Desperate writers, this one included, often fall back on the adjective “abstract” when trying to figure out how to describe music that exists outside the bounds of regular tonality and rhythm. One Day’s selection of harsh, often electronic sounds and impromptu organizational strategies make it tempting to trot that word out again, but to do so would be a crime; music doesn’t get any more concrete than this.

By now, Nakamura needs little introduction (if you need to catch up, start here). English comprises Bonnie Jones and Joe Foster, a pair of US passport holders who both have spent time living and performing in South Korea.
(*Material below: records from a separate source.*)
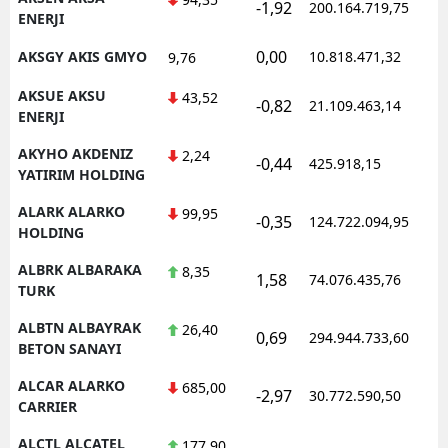
-1,92
200.164.719,75
ENERJI
0,00
AKSGY AKIS GMYO
10.818.471,32
9,76
AKSUE AKSU
43,52
-0,82
21.109.463,14
ENERJI
AKYHO AKDENIZ
2,24
-0,44
425.918,15
YATIRIM HOLDING
ALARK ALARKO
99,95
-0,35
124.722.094,95
HOLDING
ALBRK ALBARAKA
8,35
1,58
74.076.435,76
TURK
ALBTN ALBAYRAK
26,40
0,69
294.944.733,60
BETON SANAYI
ALCAR ALARKO
685,00
-2,97
30.772.590,50
CARRIER
ALCTL ALCATEL
177,90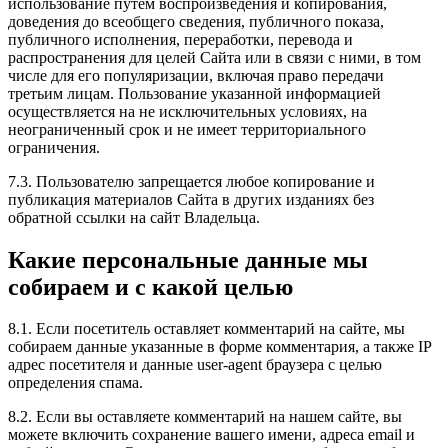
использование путем воспроизведения и копирования,
доведения до всеобщего сведения, публичного показа,
публичного исполнения, переработки, перевода и
распространения для целей Сайта или в связи с ними, в том
числе для его популяризации, включая право передачи
третьим лицам. Пользование указанной информацией
осуществляется на не исключительных условиях, на
неограниченный срок и не имеет территориального
ограничения.
7.3. Пользователю запрещается любое копирование и
публикация материалов Сайта в других изданиях без
обратной ссылки на сайт Владельца.
Какие персональные данные мы
собираем и с какой целью
8.1. Если посетитель оставляет комментарий на сайте, мы
собираем данные указанные в форме комментария, а также IP
адрес посетителя и данные user-agent браузера с целью
определения спама.
8.2. Если вы оставляете комментарий на нашем сайте, вы
можете включить сохранение вашего имени, адреса email и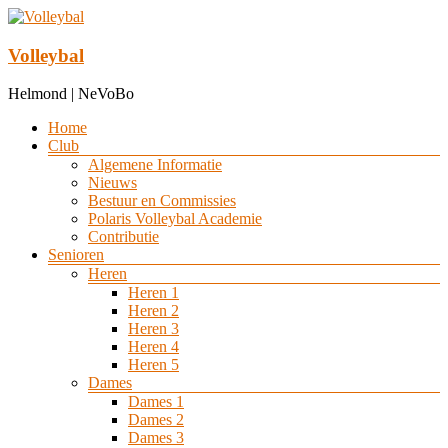
Ga
naar
de
Volleybal
inhoud
Helmond | NeVoBo
Menu
Home
Club
Algemene Informatie
Nieuws
Bestuur en Commissies
Polaris Volleybal Academie
Contributie
Senioren
Heren
Heren 1
Heren 2
Heren 3
Heren 4
Heren 5
Dames
Dames 1
Dames 2
Dames 3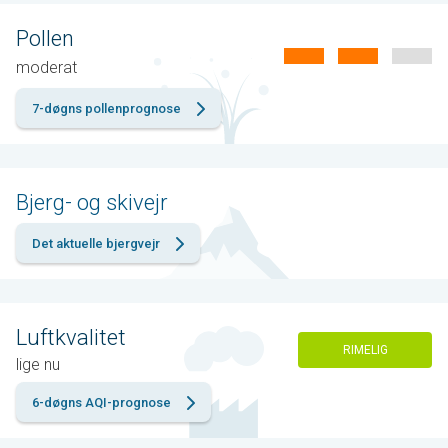
Pollen
moderat
7-døgns pollenprognose
Bjerg- og skivejr
Det aktuelle bjergvejr
Luftkvalitet
RIMELIG
lige nu
6-døgns AQI-prognose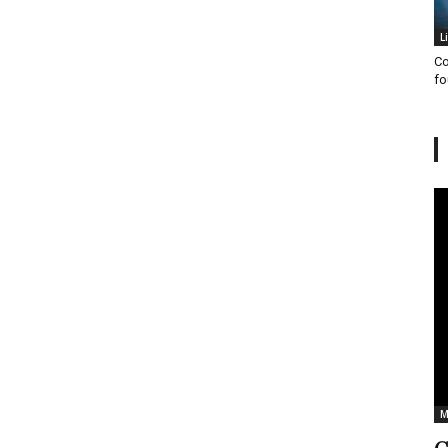
L
Co
fo
M
C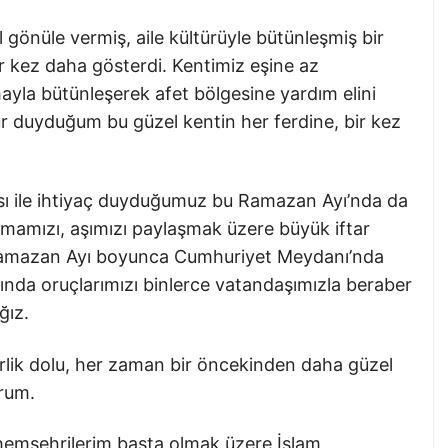
l gönüle vermiş, aile kültürüyle bütünleşmiş bir
r kez daha gösterdi. Kentimiz eşine az
yla bütünleşerek afet bölgesine yardım elini
r duyduğum bu güzel kentin her ferdine, bir kez
ası ile ihtiyaç duyduğumuz bu Ramazan Ayı’nda da
okmamızı, aşımızı paylaşmak üzere büyük iftar
 Ramazan Ayı boyunca Cumhuriyet Meydanı’nda
ında oruçlarımızı binlerce vatandaşımızla beraber
ğız.
berlik dolu, her zaman bir öncekinden daha güzel
orum.
hemşehrilerim başta olmak üzere İslam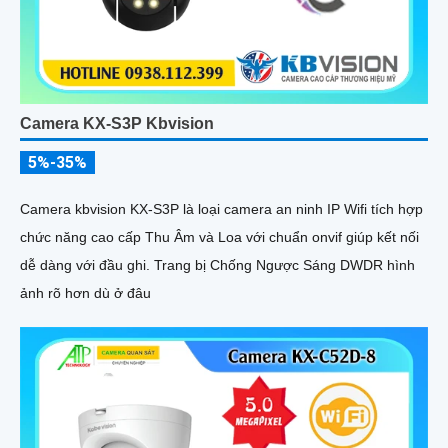
Camera KX-S3P Kbvision
5%-35%
Camera kbvision KX-S3P là loại camera an ninh IP Wifi tích hợp
chức năng cao cấp Thu Âm và Loa với chuẩn onvif giúp kết nối
dễ dàng với đầu ghi. Trang bị Chống Ngược Sáng DWDR hình
ảnh rõ hơn dù ở đâu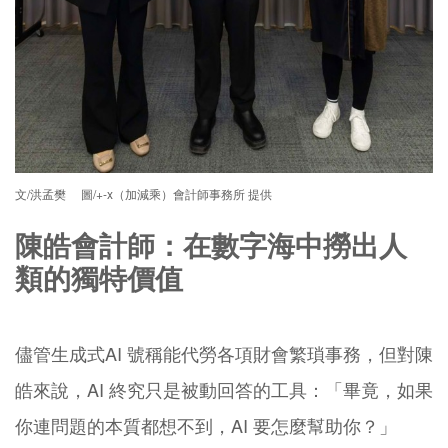
文/洪孟樊 圖/+-x（加減乘）會計師事務所 提供
陳皓會計師：在數字海中撈出人
類的獨特價值
儘管生成式AI 號稱能代勞各項財會繁瑣事務，但對陳
皓來說，AI 終究只是被動回答的工具：「畢竟，如果
你連問題的本質都想不到，AI 要怎麼幫助你？」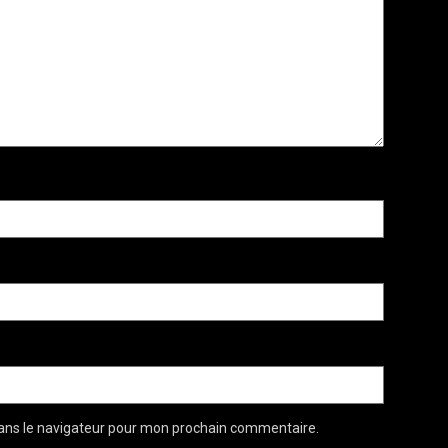
ans le navigateur pour mon prochain commentaire.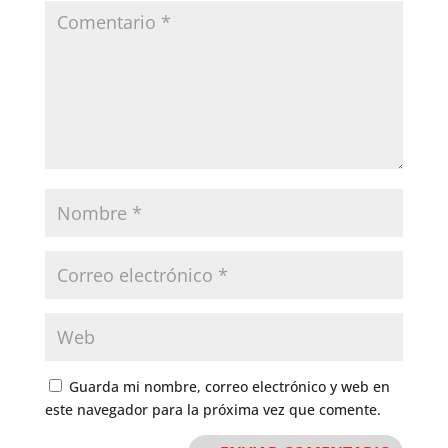
Guarda mi nombre, correo electrónico y web en
este navegador para la próxima vez que comente.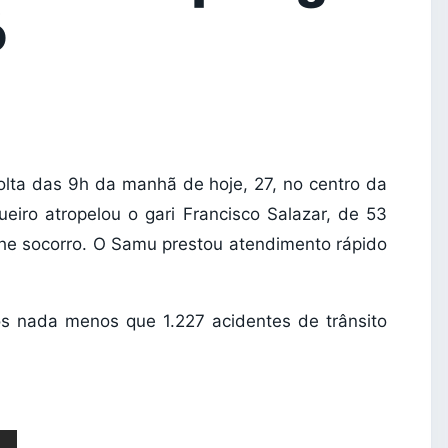
ó
volta das 9h da manhã de hoje, 27, no centro da
eiro atropelou o gari Francisco Salazar, de 53
-lhe socorro. O Samu prestou atendimento rápido
os nada menos que 1.227 acidentes de trânsito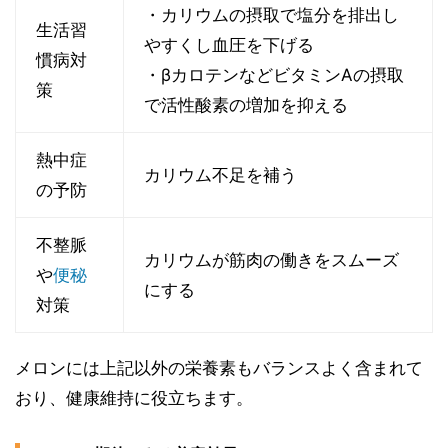
・カリウムの摂取で塩分を排出し
生活習
やすくし血圧を下げる
慣病対
・βカロテンなどビタミンAの摂取
策
で活性酸素の増加を抑える
熱中症
カリウム不足を補う
の予防
不整脈
カリウムが筋肉の働きをスムーズ
や
便秘
にする
対策
メロンには上記以外の栄養素もバランスよく含まれて
おり、健康維持に役立ちます。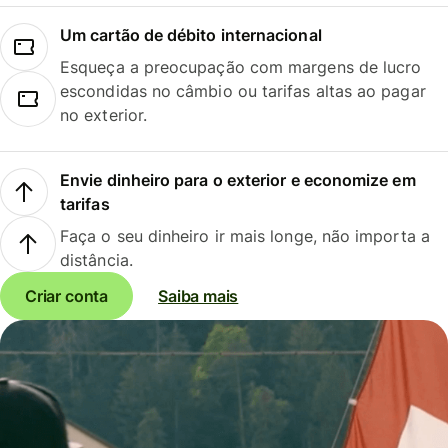
Um cartão de débito internacional
Esqueça a preocupação com margens de lucro
escondidas no câmbio ou tarifas altas ao pagar
no exterior.
Envie dinheiro para o exterior e economize em
tarifas
Faça o seu dinheiro ir mais longe, não importa a
distância.
Criar conta
Saiba mais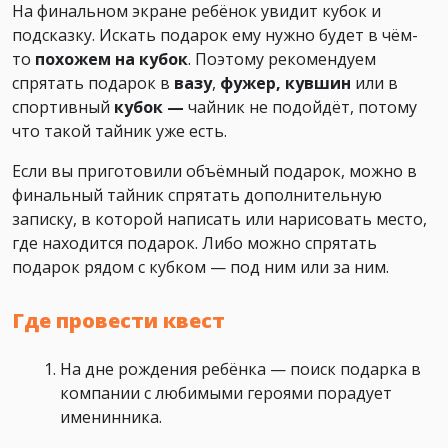
На финальном экране ребёнок увидит кубок и
подсказку. Искать подарок ему нужно будет в чём-
то
похожем на кубок
. Поэтому рекомендуем
спрятать подарок в
вазу
,
фужер, кувшин
или в
спортивный
кубок —
чайник не подойдёт, потому
что такой тайник уже есть.
Если вы приготовили объёмный подарок, можно в
финальный тайник спрятать дополнительную
записку, в которой написать или нарисовать место,
где находится подарок. Либо можно спрятать
подарок рядом с кубком — под ним или за ним.
Где провести квест
На дне рождения ребёнка — поиск подарка в
компании с любимыми героями порадует
именинника.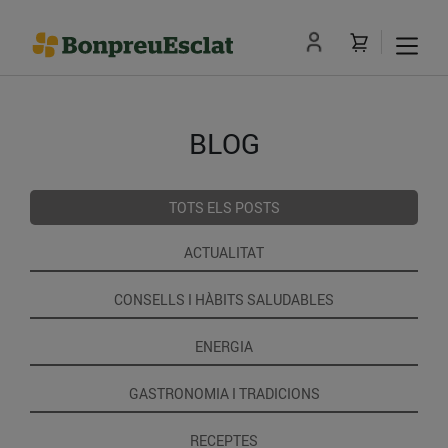
BLOG
TOTS ELS POSTS
ACTUALITAT
CONSELLS I HÀBITS SALUDABLES
ENERGIA
GASTRONOMIA I TRADICIONS
RECEPTES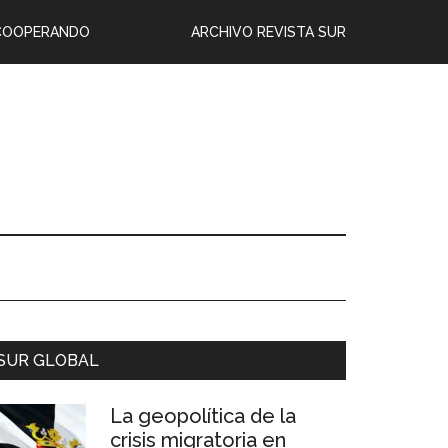
COOPERANDO
ARCHIVO REVISTA SUR
SUR GLOBAL
La geopolítica de la
crisis migratoria en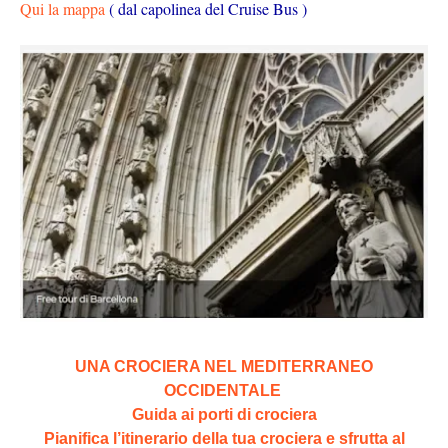
Qui la mappa
( dal capolinea del Cruise Bus )
UNA CROCIERA NEL MEDITERRANEO
OCCIDENTALE
Guida ai porti di crociera
Pianifica l’itinerario della tua crociera e sfrutta al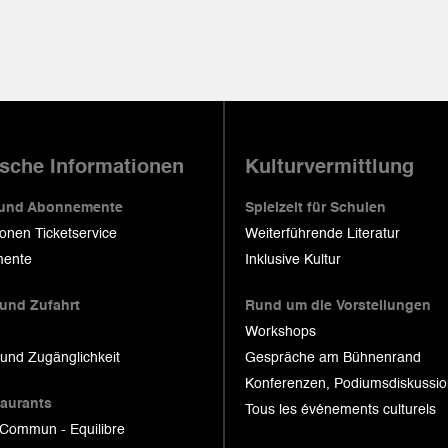
ische Informationen
Kulturvermittlung
 und Abonnemente
Spielzeit für Schulen
ionen Ticketservice
Weiterführende Literatur
ente
Inklusive Kultur
 und Zufahrt
Rund um die Vorstellungen
Workshops
 und Zugänglichkeit
Gespräche am Bühnenrand
Konferenzen, Podiumsdiskussi
taurants
Tous les événements culturels
 Commun - Equilibre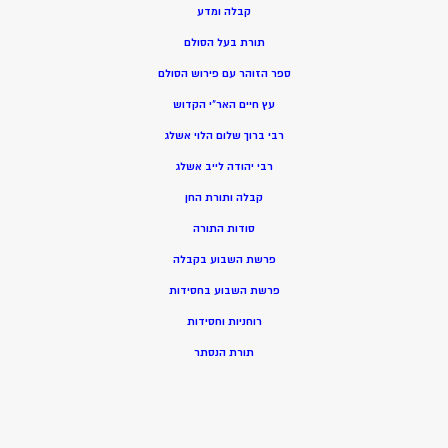
קבלה ומדע
תורת בעל הסולם
ספר הזוהר עם פירוש הסולם
עץ חיים האר”י הקדוש
רבי ברוך שלום הלוי אשלג
רבי יהודה לייב אשלג
קבלה ותורת החן
סודות התורה
פרשת השבוע בקבלה
פרשת השבוע בחסידות
רוחניות וחסידות
תורת הנסתר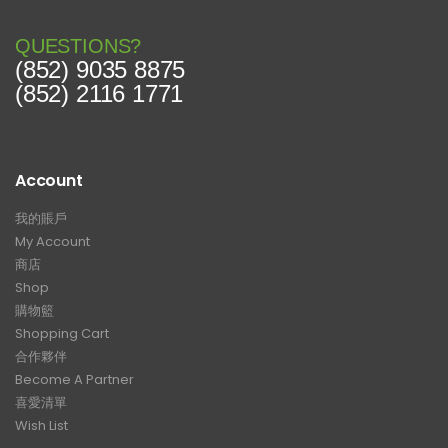
QUESTIONS?
(852) 9035 8875
(852) 2116 1771
Account
我的賬戶
My Account
商店
Shop
購物籃
Shopping Cart
合作夥伴
Become A Partner
喜愛清單
Wish List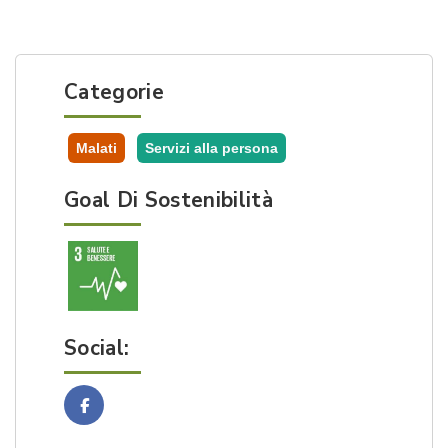
Categorie
Malati
Servizi alla persona
Goal Di Sostenibilità
Social:
Facebook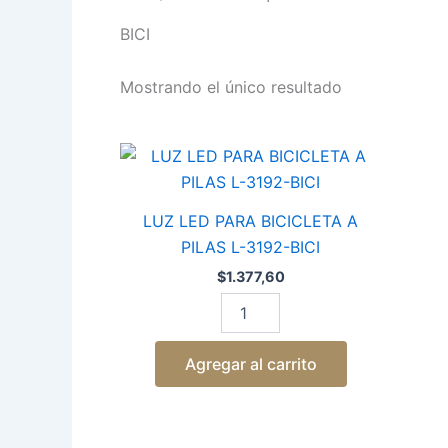
BICI
Mostrando el único resultado
LUZ
LED
PARA
BICICLETA
LUZ LED PARA BICICLETA A
A
PILAS L-3192-BICI
PILAS
L-
$
1.377,60
3192-
BICI
cantidad
Agregar al carrito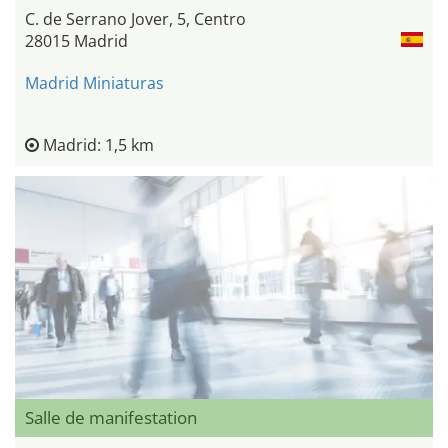
C. de Serrano Jover, 5, Centro
28015 Madrid
Madrid Miniaturas
Madrid: 1,5 km
Salle de manifestation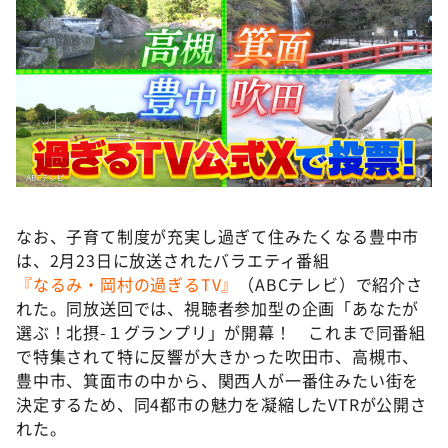
なお、子育て制度が充実し過ぎて住みたくなる豊中市
は、2月23日に放送されたバラエティ番組
『なるみ・岡村の過ぎるTV』
（ABCテレビ）で紹介さ
れた。同放送回では、視聴者参加型の企画「あなたが
選ぶ！北摂-１グランプリ」が開幕！ これまで同番組
で特集されて特に反響が大きかった吹田市、高槻市、
豊中市、箕面市の中から、関西人が一番住みたい街を
決定するため、同4都市の魅力を凝縮したVTRが公開さ
れた。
All three play electronics in ways that manufacturers wouldn’t recommend; Nakamura plays his mixing board directly, without input, while both Foster and Jones use cracked delay pedals amongst their gear. Foster, the sole acoustic musician, shows a similar disregard for convention on cornet; in ten years he’s never taken a lesson, never learned the notes.

Which isn’t to suggest that any of these musicians are naïve. Their technique is no less rigorous for being self-devised. This is apparent from the beginning of “One Time,” the first of three tracks that all last between fifteen and twenty minutes. All three players work with the essence of electronic sound. Squelchy blips and bloops signal against scouring static in a territory bounded by subliminal low hums, while hurried ticks and elongated high tones cut elliptical patterns into the auditory terrain. Aside from the names given to each improvisation, this music is totally non-representational; sounds simply are what they are, and the art is in how they’re wielded. The trio manages to make dancing flecks of crackle compelling and briefly sounded retreating tones thrilling in ways that no written description can convey. This music holds no more truck with symbols post-facto than it did while it was made, but simply remains what it is — irreducible and exciting.